Otro punto importante es “comprender el modelo de negocio de la empresa. Porque si los contadores no estamos empapados en el tema, pasamos a ser unos meros punteadores de cifras que desconocemos la sustancia de por dónde se pueden dar las situaciones de fraude. Hace falta tener un criterio propio que permita a los contadores poder detectar ciertos movimientos sospechosos. Darse cuenta de que, por ejemplo, en el sector bancario y seguros, el ilícito suele pasar por temas de lavado de dinero. Cada negocio tiene su talón de Aquiles”.

Por otro lado, el contador también debería involucrarse más en la toma de decisiones del directorio, donde podría aportar una visión diferente. Al igual que debería haber ingenieros, expertos en fraude, comunicadores, técnicos del negocio. Y si son empresas multinacionales, también es importante que haya personas de otros países, que puedan sumar su propia idiosincrasia”, aporta Oscar Maiola.

“También hay que poner el acento en la capacitación de los empleados, que es lo primero que se suspende cuando se asoma una crisis”, sugiere el contador. Y agrega que “si el volumen de la empresa lo permite, lo que hay que hacer es tratar de generar volúmenes de auditoría continua. Hoy en día está todo sistematizado y se puede hacer un mapeo de los datos y los movimientos en el momento, de esta manera no habría que esperar a que llegue el contador para hacer un control”.

“Otro punto de mejora es que el auditor externo debe prestar especial atención al nivel de incentivos a empleados y directivos. Y que haya una línea de denuncias anónimas, en la que cualquiera, ya sea empleado, directivo, cliente, contratista, pueda realizar una denuncia. Sin embargo, como se dice habitualmente: ‘Basta que dos personas se pongan de acuerdo para que el control sea vulnerado’. Por eso es muy importante que no sea la misma persona la que hace todo el proceso dentro de la empresa. Tiene que haber una segregación de tareas. El que compra no puede ser el mismo que emite el cheque para pagar esa compra, ni el mismo que hace la conciliación bancaria ni la transferencia de dinero”, aporta Maiola en su tesis.

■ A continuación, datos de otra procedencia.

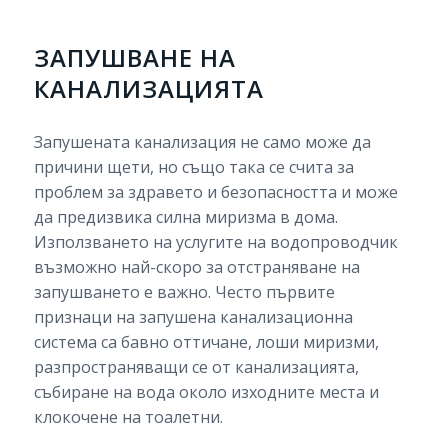
ЗАПУШВАНЕ НА
КАНАЛИЗАЦИЯТА
Запушената канализация не само може да
причини щети, но също така се счита за
проблем за здравето и безопасността и може
да предизвика силна миризма в дома.
Използването на услугите на водопроводчик
възможно най-скоро за отстраняване на
запушването е важно. Често първите
признаци на запушена канализационна
система са бавно оттичане, лоши миризми,
разпространяващи се от канализацията,
събиране на вода около изходните места и
клокочене на тоалетни.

Algunas cuestiones curiosas de esto es que “varios delitos fueron descubiertos por denuncias de conyuges que se vieron perjudicadas o perjudicados porque no tuvieron acceso a parte del botín robado. Así como hubo casos de denuncias de un gerente sobre otro porque el primero no llegó a tener acceso al dinero producto de un hecho de corrupción o fraude que le habían prometido previamente”.